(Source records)
□ □ □ □ □ □ □
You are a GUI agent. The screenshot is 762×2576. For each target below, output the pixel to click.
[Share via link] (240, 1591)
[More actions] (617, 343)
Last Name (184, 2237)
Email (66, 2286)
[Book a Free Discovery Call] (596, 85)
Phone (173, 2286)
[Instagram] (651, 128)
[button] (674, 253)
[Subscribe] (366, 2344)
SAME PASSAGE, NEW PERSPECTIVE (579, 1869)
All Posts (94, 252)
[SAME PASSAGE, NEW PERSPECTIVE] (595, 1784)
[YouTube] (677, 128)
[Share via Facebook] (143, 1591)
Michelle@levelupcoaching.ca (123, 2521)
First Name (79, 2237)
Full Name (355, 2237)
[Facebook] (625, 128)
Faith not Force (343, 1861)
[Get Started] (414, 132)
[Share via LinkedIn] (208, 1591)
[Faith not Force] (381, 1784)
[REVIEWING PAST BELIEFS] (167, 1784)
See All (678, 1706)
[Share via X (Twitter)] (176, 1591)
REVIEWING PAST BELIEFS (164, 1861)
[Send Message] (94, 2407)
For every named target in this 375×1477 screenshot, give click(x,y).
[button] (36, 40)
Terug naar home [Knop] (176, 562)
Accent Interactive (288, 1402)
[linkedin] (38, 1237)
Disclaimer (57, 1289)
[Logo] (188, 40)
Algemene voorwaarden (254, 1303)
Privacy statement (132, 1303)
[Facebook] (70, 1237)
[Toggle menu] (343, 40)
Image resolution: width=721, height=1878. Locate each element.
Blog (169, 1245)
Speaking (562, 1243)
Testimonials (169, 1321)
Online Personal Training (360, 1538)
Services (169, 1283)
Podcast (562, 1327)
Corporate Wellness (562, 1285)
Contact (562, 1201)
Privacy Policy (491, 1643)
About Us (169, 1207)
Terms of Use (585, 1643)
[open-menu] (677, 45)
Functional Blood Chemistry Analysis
□ □ □ □ □ □ □
• TO DO
Could you retype exactly the lines above, starting at the line that contains "[Logo] (188, 40)" and ending at the line that contains "Contact (562, 1201)", and nothing more?

• REPLY
[Logo] (188, 40)
Algemene voorwaarden (254, 1303)
Privacy statement (132, 1303)
[Facebook] (70, 1237)
[Toggle menu] (343, 40)
Image resolution: width=721, height=1878. Locate each element.
Blog (169, 1245)
Speaking (562, 1243)
Testimonials (169, 1321)
Online Personal Training (360, 1538)
Services (169, 1283)
Podcast (562, 1327)
Corporate Wellness (562, 1285)
Contact (562, 1201)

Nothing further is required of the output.